Shared-process is simpler and sufficient for most deployments

The majority of Ethos users run a single operator with a handful of personalities on a personal server or a developer machine. For them, the shared-process model is the right default. It is simpler to deploy (one process, one set of logs, one health check), simpler to debug (one set of environment variables, one observability.db), and the logical boundaries are strong enough for the trust model.

Splitting into separate processes adds operational cost that is not justified unless the trust model demands it. Do not split preemptively — split when you have a concrete reason from the list above.

Process isolation does not replace application-level controls

Running each personality in its own pod does not make ScopedStorage, toolset enforcement, or the watcher optional. The application-level controls catch the common cases — a personality trying to read outside its fs_reach, a skill declaring tools outside the allowed set, a model in a runaway loop. The OS-level boundary is the backstop for the uncommon cases where application code has a bug. Disabling the inner controls because you trust the outer boundary is removing a layer from the defense-in-depth stack.

Multi-tenancy is not yet a first-class framework concern

The process-per-tenant pattern described here is a deployment-time workaround for a framework that today assumes a single operator per gateway. It works, and it is the recommended approach for teams that need tenant isolation today. But it is a workaround — the framework does not yet provide tenant-aware routing, per-tenant API key management, per-tenant billing, or per-tenant audit partitioning within a single process. Those capabilities are a future direction. Until they land, the answer is: one process per tenant, one ~/.ethos/ profile per tenant, and the cluster's infrastructure provides the isolation that the framework does not.

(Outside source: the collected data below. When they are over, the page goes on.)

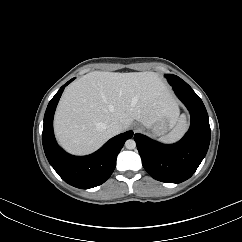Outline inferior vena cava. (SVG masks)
<instances>
[{"label":"inferior vena cava","instance_id":"inferior-vena-cava-1","mask_svg":"<svg viewBox=\"0 0 242 242\" xmlns=\"http://www.w3.org/2000/svg\"><path fill=\"white\" fill-rule=\"evenodd\" d=\"M107 131L112 135H117L122 132V126L119 123H111L107 127Z\"/></svg>","mask_w":242,"mask_h":242}]
</instances>
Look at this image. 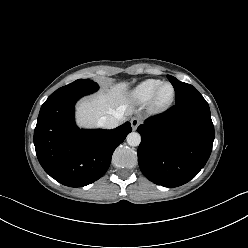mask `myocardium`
<instances>
[{
    "label": "myocardium",
    "mask_w": 248,
    "mask_h": 248,
    "mask_svg": "<svg viewBox=\"0 0 248 248\" xmlns=\"http://www.w3.org/2000/svg\"><path fill=\"white\" fill-rule=\"evenodd\" d=\"M166 86H170L172 89V94L170 96V98L166 101H162L160 99V93L162 91V89ZM175 96H176V90L175 87L173 86V84H171L170 82H162L158 88L155 90L154 94L152 95L150 101H149V107L152 111H163L166 110L167 108H169L174 100H175Z\"/></svg>",
    "instance_id": "1"
}]
</instances>
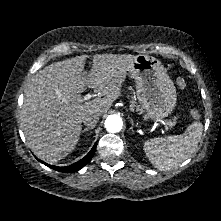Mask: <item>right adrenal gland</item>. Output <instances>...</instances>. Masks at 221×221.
<instances>
[{"label":"right adrenal gland","mask_w":221,"mask_h":221,"mask_svg":"<svg viewBox=\"0 0 221 221\" xmlns=\"http://www.w3.org/2000/svg\"><path fill=\"white\" fill-rule=\"evenodd\" d=\"M93 129V127H86L83 131H82V133H85V132H87V131H90V133H91V130Z\"/></svg>","instance_id":"1"}]
</instances>
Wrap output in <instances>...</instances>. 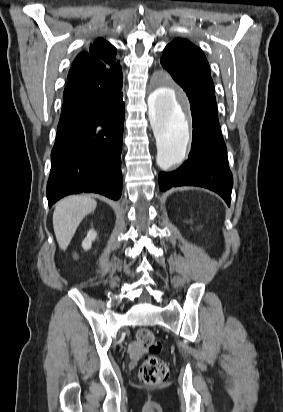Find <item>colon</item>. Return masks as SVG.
Segmentation results:
<instances>
[{"label": "colon", "instance_id": "5ec220e1", "mask_svg": "<svg viewBox=\"0 0 283 412\" xmlns=\"http://www.w3.org/2000/svg\"><path fill=\"white\" fill-rule=\"evenodd\" d=\"M137 341L150 352L143 358L139 368L141 382L147 386L164 383L169 377V367L162 358L154 355L161 349L160 341L149 329H140L137 332Z\"/></svg>", "mask_w": 283, "mask_h": 412}]
</instances>
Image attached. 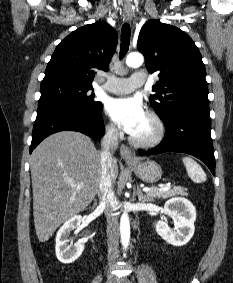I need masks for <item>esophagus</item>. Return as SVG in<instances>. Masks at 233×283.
<instances>
[{
  "label": "esophagus",
  "mask_w": 233,
  "mask_h": 283,
  "mask_svg": "<svg viewBox=\"0 0 233 283\" xmlns=\"http://www.w3.org/2000/svg\"><path fill=\"white\" fill-rule=\"evenodd\" d=\"M133 17V10L130 7L124 8V18L126 21H130ZM120 155L127 163H134L137 161L136 157L132 153L131 149L126 145L120 146Z\"/></svg>",
  "instance_id": "34e87169"
}]
</instances>
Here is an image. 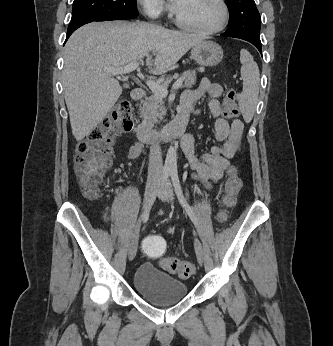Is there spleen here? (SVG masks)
I'll list each match as a JSON object with an SVG mask.
<instances>
[{"instance_id": "obj_1", "label": "spleen", "mask_w": 333, "mask_h": 346, "mask_svg": "<svg viewBox=\"0 0 333 346\" xmlns=\"http://www.w3.org/2000/svg\"><path fill=\"white\" fill-rule=\"evenodd\" d=\"M241 76L243 90L237 96L239 108L246 122L252 120L258 101L260 73L252 55L246 50L240 51Z\"/></svg>"}]
</instances>
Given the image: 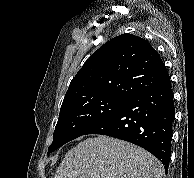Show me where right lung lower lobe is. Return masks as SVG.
Wrapping results in <instances>:
<instances>
[{
    "label": "right lung lower lobe",
    "mask_w": 194,
    "mask_h": 178,
    "mask_svg": "<svg viewBox=\"0 0 194 178\" xmlns=\"http://www.w3.org/2000/svg\"><path fill=\"white\" fill-rule=\"evenodd\" d=\"M174 116L169 81L131 97L83 135L101 134L134 143L156 156L167 172Z\"/></svg>",
    "instance_id": "right-lung-lower-lobe-1"
}]
</instances>
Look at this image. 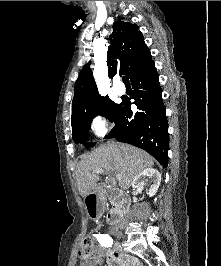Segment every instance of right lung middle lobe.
<instances>
[{
	"label": "right lung middle lobe",
	"instance_id": "dd1d6c3e",
	"mask_svg": "<svg viewBox=\"0 0 221 266\" xmlns=\"http://www.w3.org/2000/svg\"><path fill=\"white\" fill-rule=\"evenodd\" d=\"M120 104H115L108 96L100 98L95 104L94 108L86 113L80 114L71 119L72 136L75 143H83L89 147L93 146L88 143V131L91 127V122L94 117L101 115L107 117L111 122H114Z\"/></svg>",
	"mask_w": 221,
	"mask_h": 266
}]
</instances>
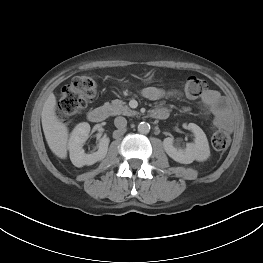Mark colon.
<instances>
[{
    "label": "colon",
    "mask_w": 263,
    "mask_h": 263,
    "mask_svg": "<svg viewBox=\"0 0 263 263\" xmlns=\"http://www.w3.org/2000/svg\"><path fill=\"white\" fill-rule=\"evenodd\" d=\"M184 94L189 98H199L206 90V83L195 76L185 79L182 84ZM97 95L96 80L87 75L74 78L63 87L58 102L57 113L62 119H69L79 113ZM211 143L215 150H225L230 143L229 134L222 129H215L211 136Z\"/></svg>",
    "instance_id": "colon-1"
}]
</instances>
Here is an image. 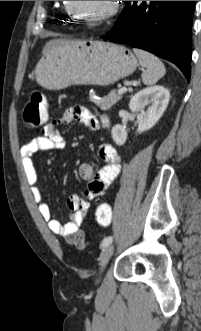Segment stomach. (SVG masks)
<instances>
[{
    "mask_svg": "<svg viewBox=\"0 0 201 331\" xmlns=\"http://www.w3.org/2000/svg\"><path fill=\"white\" fill-rule=\"evenodd\" d=\"M137 66V58L123 45L69 40L43 52L35 76L41 86L50 90L80 84L106 86L131 75Z\"/></svg>",
    "mask_w": 201,
    "mask_h": 331,
    "instance_id": "0dacf381",
    "label": "stomach"
}]
</instances>
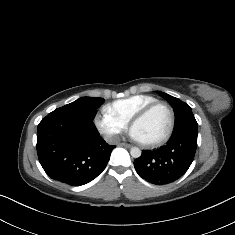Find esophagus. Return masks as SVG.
I'll return each mask as SVG.
<instances>
[{
	"instance_id": "esophagus-1",
	"label": "esophagus",
	"mask_w": 235,
	"mask_h": 235,
	"mask_svg": "<svg viewBox=\"0 0 235 235\" xmlns=\"http://www.w3.org/2000/svg\"><path fill=\"white\" fill-rule=\"evenodd\" d=\"M118 146L126 147V148H130V147H131L130 144H128V143H123V142H122V143H119Z\"/></svg>"
}]
</instances>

The cost is linear and predictable

Ten personalities means ten pods, ten PVCs, ten sets of resource limits. The cost scales linearly, not quadratically. There are no cross-pod coordination costs — each pod is independent, stateless except for its PVC, and communicates only with its configured channel adapters and LLM providers. This is the simplest possible scaling model, and it is the one Kubernetes is optimized for.